Les Symboles, première sérieCharpentier (p. 32-46).


Le Peuple de Dieu


 
Lorsque, au mont Sinaï, le Seigneur notre Dieu,
Invisible parmi les tourbillons du feu,
De cette voix qui fait tressaillir les abîmes
Eut promulgué les dix commandements sublimés
Qui sont comme le cœur et l’âme de la Loi,
Israël fut longtemps anéanti d’effroi.
La montagne tremblait.

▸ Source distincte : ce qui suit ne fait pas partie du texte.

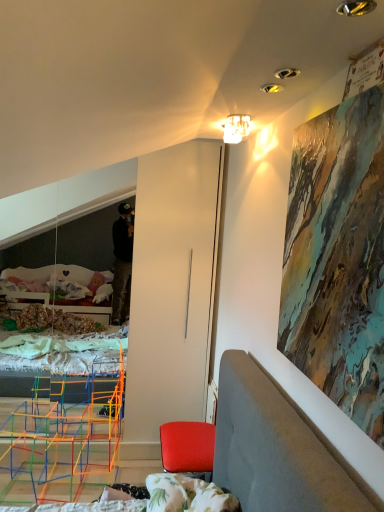 Question: From the image's perspective, is red leather chair at lower right positioned above or below matte glass chandelier at upper center?

Choices:
 (A) below
 (B) above

Answer: (A)

Question: In terms of size, does red leather chair at lower right appear bigger or smaller than matte glass chandelier at upper center?

Choices:
 (A) small
 (B) big

Answer: (B)

Question: Is red leather chair at lower right wider or thinner than matte glass chandelier at upper center?

Choices:
 (A) thin
 (B) wide

Answer: (B)

Question: From the image's perspective, relative to red leather chair at lower right, is matte glass chandelier at upper center above or below?

Choices:
 (A) below
 (B) above

Answer: (B)

Question: From a real-world perspective, is matte glass chandelier at upper center above or below red leather chair at lower right?

Choices:
 (A) below
 (B) above

Answer: (B)

Question: Is matte glass chandelier at upper center taller or shorter than red leather chair at lower right?

Choices:
 (A) tall
 (B) short

Answer: (B)

Question: Considering the relative positions of matte glass chandelier at upper center and red leather chair at lower right in the image provided, is matte glass chandelier at upper center to the left or to the right of red leather chair at lower right?

Choices:
 (A) right
 (B) left

Answer: (A) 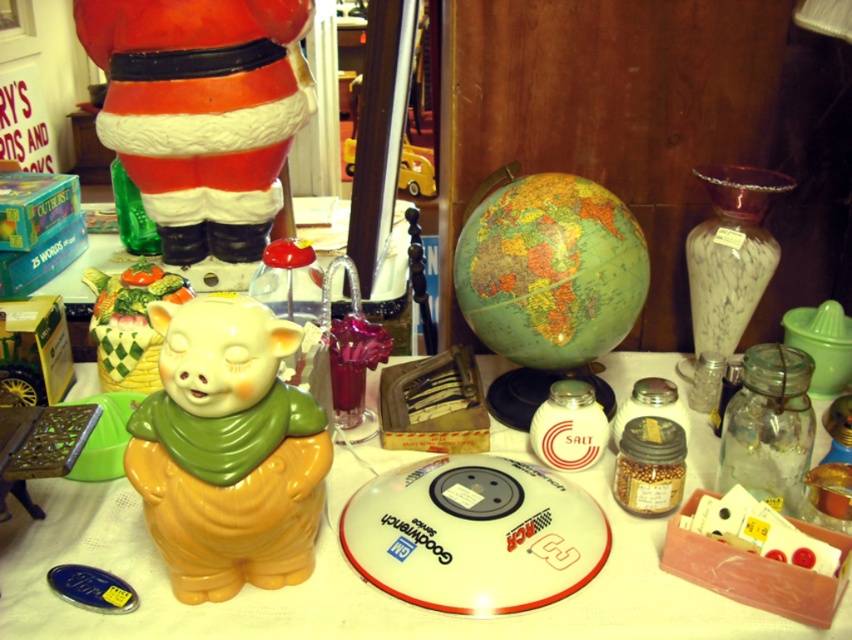 Question: Which object appears farthest from the camera in this image?

Choices:
 (A) matte ceramic piggy bank at center-left
 (B) red glossy santa at upper left
 (C) matte ceramic piggy bank at lower left
 (D) matte ceramic pig at center

Answer: (B)

Question: Can you confirm if matte ceramic piggy bank at center-left is positioned to the right of matte ceramic pig at center?

Choices:
 (A) no
 (B) yes

Answer: (B)

Question: From the image, what is the correct spatial relationship of matte ceramic piggy bank at center-left in relation to matte ceramic piggy bank at lower left?

Choices:
 (A) left
 (B) right

Answer: (B)

Question: Can you confirm if matte ceramic piggy bank at center-left is positioned below red glossy santa at upper left?

Choices:
 (A) yes
 (B) no

Answer: (A)

Question: Which point is farther to the camera?

Choices:
 (A) (122, 292)
 (B) (170, 232)
 (C) (96, 515)

Answer: (B)

Question: Considering the real-world distances, which object is farthest from the matte ceramic pig at center?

Une rouge fumée
Sortait abondamment de la cime enflammée ;
Et, par brusques éclats, retentissaient encor
Des tonnerres mêlés aux beuglements du cor.
Puis les chefs des tribus relevèrent la tête ;
Ils vinrent à Moïse et lui dirent : « Prophète,
Sois le médiateur entre Israël et Dieu.
Vois : s’il nous faut rester dans ce terrible lieu,

Nous craignons d’être tous dévorés par les flammes,
Et la voix du Seigneur épouvante nos âmes.
Mais toi, parle à ton Dieu, maître ; et nous t’attendrons
Prosternés et touchant la terre de nos fronts. »
Moïse répondit : « Retournez à vos tentes. »
Et le prophète, au bruit des trompes éclatantes
Qui faisaient retentir le vaste Sinaï,
Seul, gravit la montagne où trône Adonaï.
Le sol brûlant gardait de profondes empreintes
De ses pieds égarés dans les ténèbres saintes.
Brisé de lassitude et le cœur anxieux,
Car le Seigneur allait flamboyer à ses yeux,
Il atteignit enfin la cime rayonnante.
Pâle, il vit Jéhova dans sa gloire tonnante ;
Et, comme le vieillard chancelait ébloui,
L’Éternel Dieu parla face à face avec lui.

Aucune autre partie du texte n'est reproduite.